Doni pun bangkit dan membela sang istri.
"Kak, kalau yang kakak maksud itu soal sarapan, itu inisiatif aku sendiri, Kak. Sabrina itu harus banyak istirahat," ucap.Doni dengan suara keras.
"Buat apa banyak istirahat. Biar bisa hamil," sindir Prita sinis.
"Kurang jelas penjelasan Om Indra kalau dia nggak mungkin bisa hamil!" pekik Prita.
"Kak, cukup Kakak menekan Sabrina. Kakak nggak kasihan apa sama dia?" bentak Doni.
"Cukup Prita!" bentak sang Bunda.
Sania pun mendekati kedua anaknya yang sedang bertengkar hebat itu.
"Jangan tumpahkan kemarahan kamu hanya karena permasalahan rumah tangga kamu dengan Aryo," tegur keras Bunda Sania pada putri sulungnya itu.
"Oh, aku tahu. Kakak mau Mas Aryo mencintai Kakak sama seperti aku mencintai Sabrina. Iya kan, Kak?" pekik Doni.
"Ini nggak ada hubungannya sama Aryo! Kamu nggak usah ikut campur urusan rumah tanggaku," bentak Prita.
"Sebagai Kakak, aku wajib mengingatkan kamu. Kamu itu punya tanggung jawab yang besar pada keluarga ini. Sebagai anak laki-laki satu-satunya di keluarga ini, kamu berkewajiban untuk meneruskan nama besar Ayah," ucap Prita tegas.
Bunda Sania pun memilih pergi.
Prita pun mendekati Sabrina yang sejak tadi hanya diam duduk di meja makan.
"Kamu jangan munafik deh. Kalau kamu nggak mau saya dengan Doni bertengkar terus, kamu hamil dong. Jadi kita semua nggak pusing mikirin nasibnya Doni!" bentak Prita.
Sabrina hanya bisa menangis
"Iya, Mbak," jawab Sabrina menahan tangisnya.
"Aku minta maaf," ucap Sabrina.
"Maaf, maaf.

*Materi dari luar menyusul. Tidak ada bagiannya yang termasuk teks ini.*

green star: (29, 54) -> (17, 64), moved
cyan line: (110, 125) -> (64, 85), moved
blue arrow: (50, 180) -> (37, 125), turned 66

Bisanya cuma bisa minta maaf. Kamu yang mandul, kita semua yang kena getahnya," jerit Prita.
Prita pun akhirnya kembali ke kamarnya.
****
Malam hari pukul 19.45Dinda, adik bungsu Prita dan Doni akhirnya pulang berbulan madu bersama suaminya, Romi. Sepasang pengantin baru ini sangat berbahagia menikmati' hadiah bulan madu dari sang Bunda.
"Jadi kalian senang hadiah bulan madu dari Bunda?" tanya Bunda Sania.
"Eh, mana oleh-olehnya yang Bunda minta, pasti lupa," ejek Bunda Sania pada anak dan menantunya.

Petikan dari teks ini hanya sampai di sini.